Locating Chinese Districts in Any City

Acknowledgement: this post is part of my IBM Data Science Professional Certificate.

Details of data can be found on the full report here.
Project notebooks can be found here.
Source files are here.

Introduction

More and more Chinese works and study overseas in the United States, Canada, and other western countries in recent decades. Oversea Chinese population in the US grow from 3,347,229 in 2010 to 4,143,982 in 2020.[1, 2]

The growing presence of these new Chinese workers has a significant impact on existing local Chinese communities in major western cities. Research suggested that the new-comers help to revitalize and transforming old Chinatown. [3] They also boost many non-traditional Chinatowns or ”Chinese Districts” in various middle-sized cities where the local Chinese population is small.

For international Chinese students like me, the existence of a local Chinatown or ”Chinese districts” is important for residential decisions. The combination of Authentic Chinese and Asian food, Asian supermarkets, and various services in the Chinese language provides a smooth cultural transition for many newcomers. Previous publications support my personal experiences.[4]

One major problem of the Chinese districts in middle-sized western cities is that their distributions are generally obscure, especially for someone who is not Chinese.

When I visited Charlotte and Atlanta the first time, when discussing which areas have good access to Chinese services and goods, every person almost gave different answers. Some have already lived there for over five years while still have no clear clue whether a ”Chinese District” exists and where it is.

Inspired by these experiences, in this report, I will investigate this problem and try to build a tool to find the location of an existing Chinese District for any given city using a data-driven approach.

This topic has values for two types of users. Firstly, investors can identify potential investments in Chinese venues, especially those who are not local to that city or are not familiar with the Chinese communities.
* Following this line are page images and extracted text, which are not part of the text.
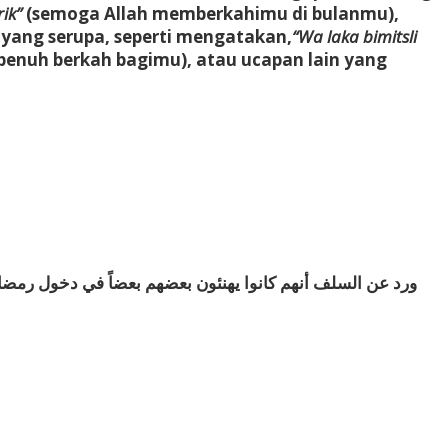
rik”
(semoga Allah memberkahimu di bulanmu),
yang serupa, seperti mengatakan,
“Wa laka bimitsli
penuh berkah bagimu), atau ucapan lain yang
ورد عن السلف أنهم كانوا يهنئون بعضهم بعضاً في دخول رمضان و:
Secondly, for other Chinese students and oversee works who seek to find a comfortable environment in an unfamiliar city.

Data

Two types of data are needed to achieve our goal of finding Chinese districts automatically for a given city or area,
1. Data that tells us what a Chinese district should look like.
2. A target city or area the user wants to investigate.

In the following sections, I will discuss details of data acquisition and cleaning. Examples of what the data looks like, together with the features extracted are presented below.

For data 1, I retrieve the location of 5 large Chinatown in the US from this Wikipedia page. Note that ten are listed on that page, and many of them cluster on the west coast. So I choose only New York, San Francisco, Los Angeles, Chicago, and Huston, to make the data more balanced geographically.

A good starting point to study what defines a Chinese district is from the venues in that area. Therefore, to extract venue data for those areas, I utilize the Foursquare API, a popular location service provider based in the US.[5]

In total, 429 venues are selected around these five Chinatowns; those data will tell us what defines a Chinese district. The data will be grouped by the city name and encoded in terms of the venue category.

For data 2, the situation is more complicated. For each target city, the data sources of neighborhoods vary, making the web-scraping work city-specific.

Here I choose a simple alternative approach. For each input coordinates user interested, we generate a grid around that latitude and longitude coordinate and analyze the target city based on this grid partition.

Here I take Charlotte, NC, as an example to show how this approach works. We select two points on google map to cover areas include most of the metropolitan area of Charlotte. The grid is constructed by equally partitioning 20×20 sample coordinates within the chosen area.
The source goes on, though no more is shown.